Omitting the pictures, output all of the records precisely as written.

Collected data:
━━━━━━━━
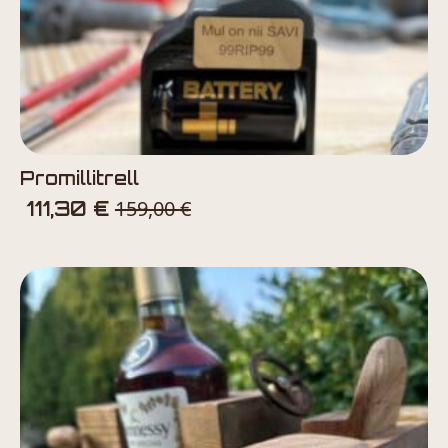
Promillitrell
159,00
€
111,30
€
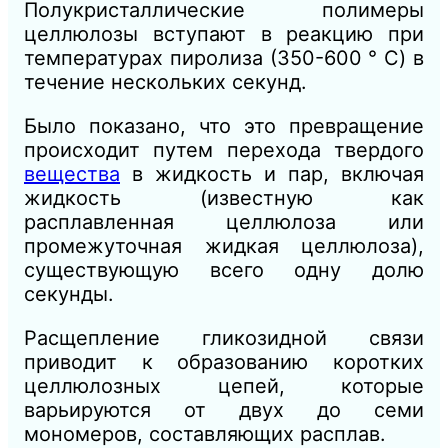
Полукристаллические полимеры
целлюлозы вступают в реакцию при
температурах пиролиза (350-600 ° C) в
течение нескольких секунд.
Было показано, что это превращение
происходит путем перехода твердого
вещества
в жидкость и пар, включая
жидкость (известную как
расплавленная целлюлоза или
промежуточная жидкая целлюлоза),
существующую всего одну долю
секунды.
Расщепление гликозидной связи
приводит к образованию коротких
целлюлозных цепей, которые
варьируются от двух до семи
мономеров, составляющих расплав.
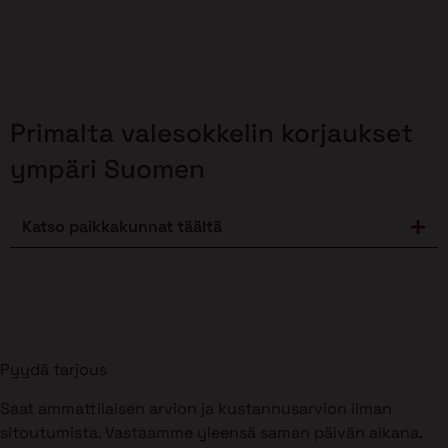
Primalta valesokkelin korjaukset
ympäri Suomen
Katso paikkakunnat täältä
Pyydä tarjous
Saat ammattilaisen arvion ja kustannusarvion ilman
sitoutumista. Vastaamme yleensä saman päivän aikana.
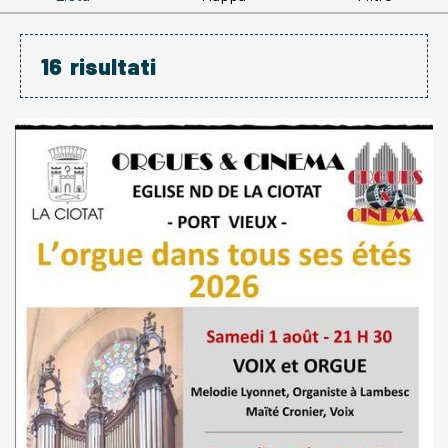
16
risultati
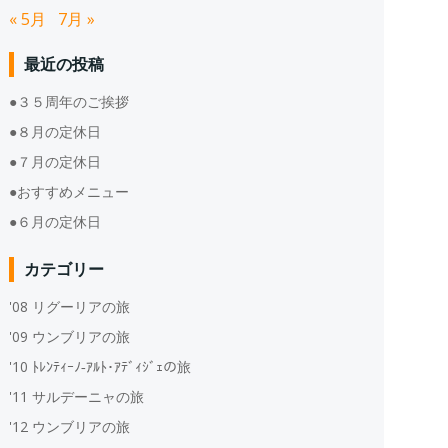
« 5月
7月 »
最近の投稿
●３５周年のご挨拶
●８月の定休日
●７月の定休日
●おすすめメニュー
●６月の定休日
カテゴリー
'08 リグーリアの旅
'09 ウンブリアの旅
'10 ﾄﾚﾝﾃｨｰﾉ‐ｱﾙﾄ･ｱﾃﾞｨｼﾞｪの旅
'11 サルデーニャの旅
'12 ウンブリアの旅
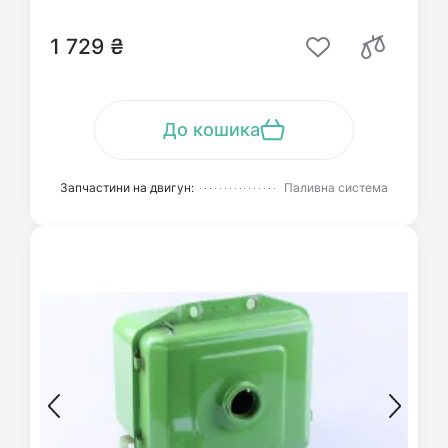
1 729 ₴
До кошика
Запчастини на двигун:
Паливна система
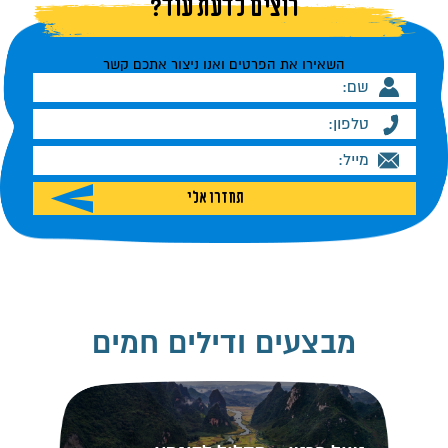
רוצים לדעת עוד?
השאירו את הפרטים ואנו ניצור אתכם קשר
מבצעים ודילים חמים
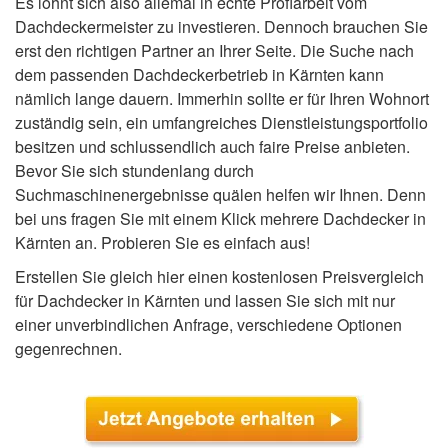
Es lohnt sich also allemal in echte Profiarbeit vom
Dachdeckermeister zu investieren. Dennoch brauchen Sie
erst den richtigen Partner an Ihrer Seite. Die Suche nach
dem passenden Dachdeckerbetrieb in Kärnten kann
nämlich lange dauern. Immerhin sollte er für Ihren Wohnort
zuständig sein, ein umfangreiches Dienstleistungsportfolio
besitzen und schlussendlich auch faire Preise anbieten.
Bevor Sie sich stundenlang durch
Suchmaschinenergebnisse quälen helfen wir Ihnen. Denn
bei uns fragen Sie mit einem Klick mehrere Dachdecker in
Kärnten an. Probieren Sie es einfach aus!
Erstellen Sie gleich hier einen kostenlosen Preisvergleich
für Dachdecker in Kärnten und lassen Sie sich mit nur
einer unverbindlichen Anfrage, verschiedene Optionen
gegenrechnen.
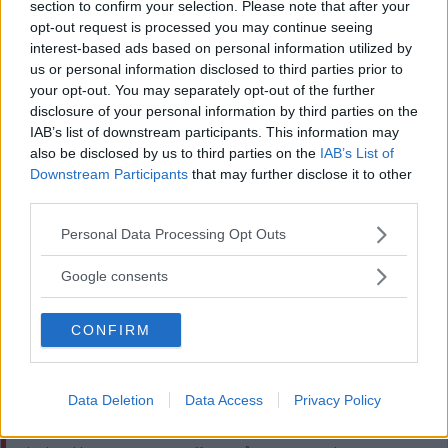
section to confirm your selection. Please note that after your
SENASTE
opt-out request is processed you may continue seeing
interest-based ads based on personal information utilized by
EN TILL SJUKHUS EFTER OLYCKA I VÄSTERVIKS KOMMUN
us or personal information disclosed to third parties prior to
your opt-out. You may separately opt-out of the further
Extremt ingenmansland när VIF omstartar: "Får lägga tabellen åt
disclosure of your personal information by third parties on the
sidan"
IAB’s list of downstream participants. This information may
also be disclosed by us to third parties on the
IAB’s List of
Man döms för rattfylleri – skyller på jäst saft
Downstream Participants
that may further disclose it to other
third parties.
I dag begravdes Christian, 32 – anhöriga framför tack till alla
Please note that this website/app uses one or more Google
Personal Data Processing Opt Outs
som engagerat sig
services and may gather and store information including but
not limited to your visit or usage behaviour. You may click to
Google consents
Ny SM-medalj till skytten från Vimmerby – men en detalj blev
grant or deny consent to Google and its third-party tags to
snöplig
use your data for below specified purposes in below Google
CONFIRM
consent section.
MEST LÄST
HÄR ÄR PLATSEN KOMMUNEN PEKAR UT TILL NY
Data Deletion
Data Access
Privacy Policy
BRANDSTATION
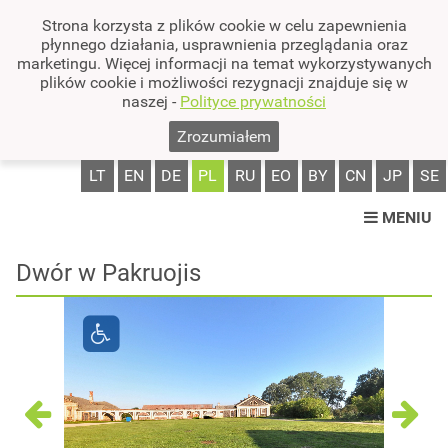
Strona korzysta z plików cookie w celu zapewnienia
płynnego działania, usprawnienia przeglądania oraz
marketingu. Więcej informacji na temat wykorzystywanych
plików cookie i możliwości rezygnacji znajduje się w
naszej -
Polityce prywatności
Zrozumiałem
LT
EN
DE
PL
RU
EO
BY
CN
JP
SE
MENIU
Dwór w Pakruojis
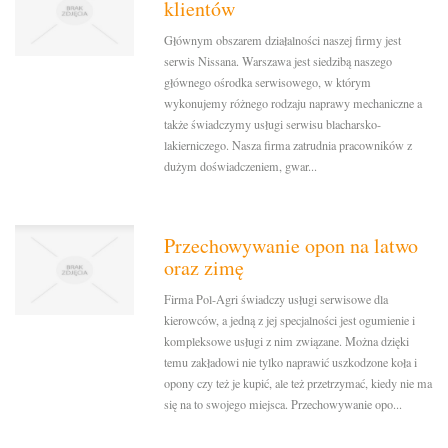
klientów
Głównym obszarem działalności naszej firmy jest
serwis Nissana. Warszawa jest siedzibą naszego
głównego ośrodka serwisowego, w którym
wykonujemy różnego rodzaju naprawy mechaniczne a
także świadczymy usługi serwisu blacharsko-
lakierniczego. Nasza firma zatrudnia pracowników z
dużym doświadczeniem, gwar...
Przechowywanie opon na latwo
oraz zimę
Firma Pol-Agri świadczy usługi serwisowe dla
kierowców, a jedną z jej specjalności jest ogumienie i
kompleksowe usługi z nim związane. Można dzięki
temu zakładowi nie tylko naprawić uszkodzone koła i
opony czy też je kupić, ale też przetrzymać, kiedy nie ma
się na to swojego miejsca. Przechowywanie opo...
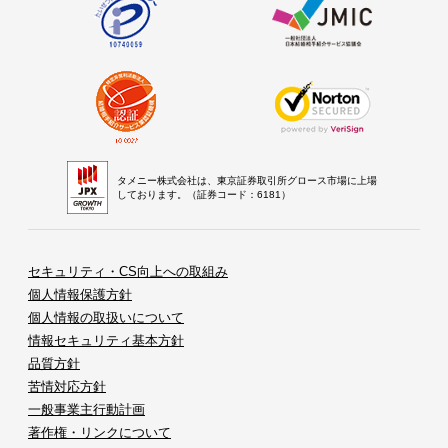
タメニー株式会社は、東京証券取引所グロース市場に上場
しております。（証券コード：6181）
セキュリティ・CS向上への取組み
個人情報保護方針
個人情報の取扱いについて
情報セキュリティ基本方針
品質方針
苦情対応方針
一般事業主行動計画
著作権・リンクについて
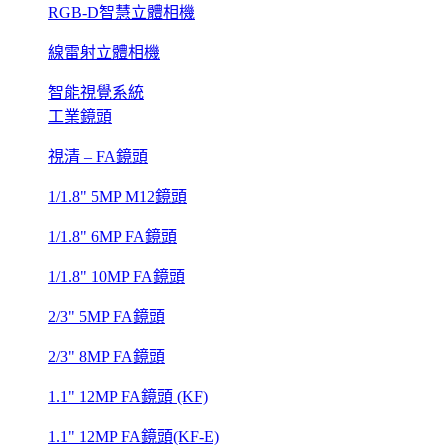
RGB-D智慧立體相機
線雷射立體相機
智能視覺系統
工業鏡頭
視清 – FA鏡頭
1/1.8" 5MP M12鏡頭
1/1.8" 6MP FA鏡頭
1/1.8" 10MP FA鏡頭
2/3" 5MP FA鏡頭
2/3" 8MP FA鏡頭
1.1" 12MP FA鏡頭 (KF)
1.1" 12MP FA鏡頭(KF-E)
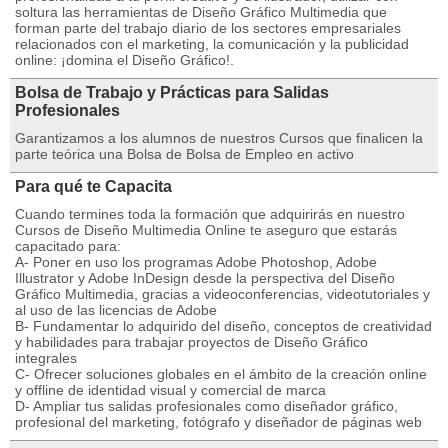
soltura las herramientas de Diseño Gráfico Multimedia que
forman parte del trabajo diario de los sectores empresariales
relacionados con el marketing, la comunicación y la publicidad
online: ¡domina el Diseño Gráfico!.
Bolsa de Trabajo y Prácticas para Salidas
Profesionales
Garantizamos a los alumnos de nuestros Cursos que finalicen la
parte teórica una Bolsa de Bolsa de Empleo en activo
Para qué te Capacita
Cuando termines toda la formación que adquirirás en nuestro
Cursos de Diseño Multimedia Online te aseguro que estarás
capacitado para:
A- Poner en uso los programas Adobe Photoshop, Adobe
Illustrator y Adobe InDesign desde la perspectiva del Diseño
Gráfico Multimedia, gracias a videoconferencias, videotutoriales y
al uso de las licencias de Adobe
B- Fundamentar lo adquirido del diseño, conceptos de creatividad
y habilidades para trabajar proyectos de Diseño Gráfico
integrales
C- Ofrecer soluciones globales en el ámbito de la creación online
y offline de identidad visual y comercial de marca
D- Ampliar tus salidas profesionales como diseñador gráfico,
profesional del marketing, fotógrafo y diseñador de páginas web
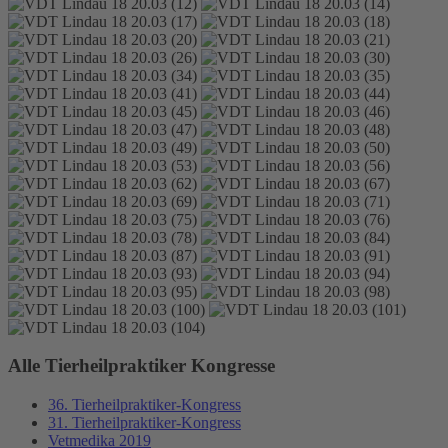
Alle Tierheilpraktiker Kongresse
36. Tierheilpraktiker-Kongress
31. Tierheilpraktiker-Kongress
Vetmedika 2019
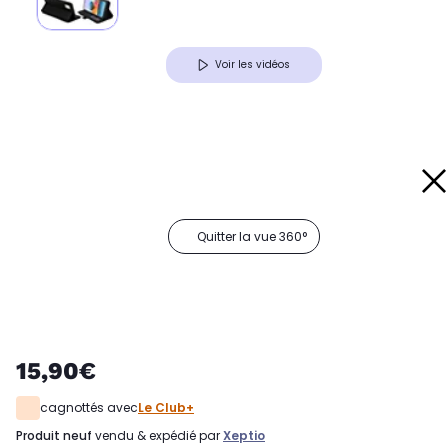
Voir les vidéos
Quitter la vue 360°
15,90€
cagnottés avec
Le Club+
produit neuf
vendu & expédié par
Xeptio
━━━━━━━━
◆ Answer to this problem ◆
Promillitrell
159,00
€
111,30
€
Полукристаллические полимеры
целлюлозы вступают в реакцию при
температурах пиролиза (350-600 ° C) в
течение нескольких секунд.
Было показано, что это превращение
происходит путем перехода твердого
вещества
в жидкость и пар, включая
жидкость (известную как
расплавленная целлюлоза или
промежуточная жидкая целлюлоза),
существующую всего одну долю
секунды.
Расщепление гликозидной связи
приводит к образованию коротких
целлюлозных цепей, которые
варьируются от двух до семи
мономеров, составляющих расплав.
Primalta valesokkelin korjaukset
ympäri Suomen
Katso paikkakunnat täältä
Pyydä tarjous
Saat ammattilaisen arvion ja kustannusarvion ilman
sitoutumista. Vastaamme yleensä saman päivän aikana.
16
risultati
« 5月
7月 »
最近の投稿
●３５周年のご挨拶
●８月の定休日
●７月の定休日
●おすすめメニュー
●６月の定休日
カテゴリー
'08 リグーリアの旅
'09 ウンブリアの旅
'10 ﾄﾚﾝﾃｨｰﾉ‐ｱﾙﾄ･ｱﾃﾞｨｼﾞｪの旅
'11 サルデーニャの旅
'12 ウンブリアの旅
1 729 ₴
До кошика
Запчастини на двигун:
Паливна система
רוצים לדעת עוד?
השאירו את הפרטים ואנו ניצור אתכם קשר
מבצעים ודילים חמים
Es lohnt sich also allemal in echte Profiarbeit vom
Dachdeckermeister zu investieren. Dennoch brauchen Sie
erst den richtigen Partner an Ihrer Seite. Die Suche nach
dem passenden Dachdeckerbetrieb in Kärnten kann
nämlich lange dauern. Immerhin sollte er für Ihren Wohnort
zuständig sein, ein umfangreiches Dienstleistungsportfolio
besitzen und schlussendlich auch faire Preise anbieten.
Bevor Sie sich stundenlang durch
Suchmaschinenergebnisse quälen helfen wir Ihnen. Denn
bei uns fragen Sie mit einem Klick mehrere Dachdecker in
Kärnten an. Probieren Sie es einfach aus!
Erstellen Sie gleich hier einen kostenlosen Preisvergleich
für Dachdecker in Kärnten und lassen Sie sich mit nur
einer unverbindlichen Anfrage, verschiedene Optionen
gegenrechnen.
section to confirm your selection. Please note that after your
SENASTE
opt-out request is processed you may continue seeing
interest-based ads based on personal information utilized by
EN TILL SJUKHUS EFTER OLYCKA I VÄSTERVIKS KOMMUN
us or personal information disclosed to third parties prior to
your opt-out. You may separately opt-out of the further
Extremt ingenmansland när VIF omstartar: "Får lägga tabellen åt
disclosure of your personal information by third parties on the
sidan"
IAB’s list of downstream participants. This information may
also be disclosed by us to third parties on the
IAB’s List of
Man döms för rattfylleri – skyller på jäst saft
Downstream Participants
that may further disclose it to other
third parties.
I dag begravdes Christian, 32 – anhöriga framför tack till alla
Please note that this website/app uses one or more Google
Personal Data Processing Opt Outs
som engagerat sig
services and may gather and store information including but
not limited to your visit or usage behaviour. You may click to
Google consents
Ny SM-medalj till skytten från Vimmerby – men en detalj blev
grant or deny consent to Google and its third-party tags to
snöplig
use your data for below specified purposes in below Google
CONFIRM
consent section.
MEST LÄST
HÄR ÄR PLATSEN KOMMUNEN PEKAR UT TILL NY
Data Deletion
Data Access
Privacy Policy
BRANDSTATION
Strona korzysta z plików cookie w celu zapewnienia
płynnego działania, usprawnienia przeglądania oraz
marketingu. Więcej informacji na temat wykorzystywanych
plików cookie i możliwości rezygnacji znajduje się w
naszej -
Polityce prywatności
Zrozumiałem
LT
EN
DE
PL
RU
EO
BY
CN
JP
SE
MENIU
Dwór w Pakruojis
klientów
Głównym obszarem działalności naszej firmy jest
serwis Nissana. Warszawa jest siedzibą naszego
głównego ośrodka serwisowego, w którym
wykonujemy różnego rodzaju naprawy mechaniczne a
także świadczymy usługi serwisu blacharsko-
lakierniczego. Nasza firma zatrudnia pracowników z
dużym doświadczeniem, gwar...
Przechowywanie opon na latwo
oraz zimę
Firma Pol-Agri świadczy usługi serwisowe dla
kierowców, a jedną z jej specjalności jest ogumienie i
kompleksowe usługi z nim związane. Można dzięki
temu zakładowi nie tylko naprawić uszkodzone koła i
opony czy też je kupić, ale też przetrzymać, kiedy nie ma
się na to swojego miejsca. Przechowywanie opo...
タメニー株式会社は、東京証券取引所グロース市場に上場
しております。（証券コード：6181）
セキュリティ・CS向上への取組み
個人情報保護方針
個人情報の取扱いについて
情報セキュリティ基本方針
品質方針
苦情対応方針
一般事業主行動計画
著作権・リンクについて
RGB-D智慧立體相機
線雷射立體相機
智能視覺系統
工業鏡頭
視清 – FA鏡頭
1/1.8" 5MP M12鏡頭
1/1.8" 6MP FA鏡頭
1/1.8" 10MP FA鏡頭
2/3" 5MP FA鏡頭
2/3" 8MP FA鏡頭
1.1" 12MP FA鏡頭 (KF)
1.1" 12MP FA鏡頭(KF-E)
soltura las herramientas de Diseño Gráfico Multimedia que
forman parte del trabajo diario de los sectores empresariales
relacionados con el marketing, la comunicación y la publicidad
online: ¡domina el Diseño Gráfico!.
Bolsa de Trabajo y Prácticas para Salidas
Profesionales
Garantizamos a los alumnos de nuestros Cursos que finalicen la
parte teórica una Bolsa de Bolsa de Empleo en activo
Para qué te Capacita
Cuando termines toda la formación que adquirirás en nuestro
Cursos de Diseño Multimedia Online te aseguro que estarás
capacitado para:
A- Poner en uso los programas Adobe Photoshop, Adobe
Illustrator y Adobe InDesign desde la perspectiva del Diseño
Gráfico Multimedia, gracias a videoconferencias, videotutoriales y
al uso de las licencias de Adobe
B- Fundamentar lo adquirido del diseño, conceptos de creatividad
y habilidades para trabajar proyectos de Diseño Gráfico
integrales
C- Ofrecer soluciones globales en el ámbito de la creación online
y offline de identidad visual y comercial de marca
D- Ampliar tus salidas profesionales como diseñador gráfico,
profesional del marketing, fotógrafo y diseñador de páginas web
Alle Tierheilpraktiker Kongresse
36. Tierheilpraktiker-Kongress
31. Tierheilpraktiker-Kongress
Vetmedika 2019
Voir les vidéos
Quitter la vue 360°
15,90€
cagnottés avec
Le Club+
produit neuf
vendu & expédié par
Xeptio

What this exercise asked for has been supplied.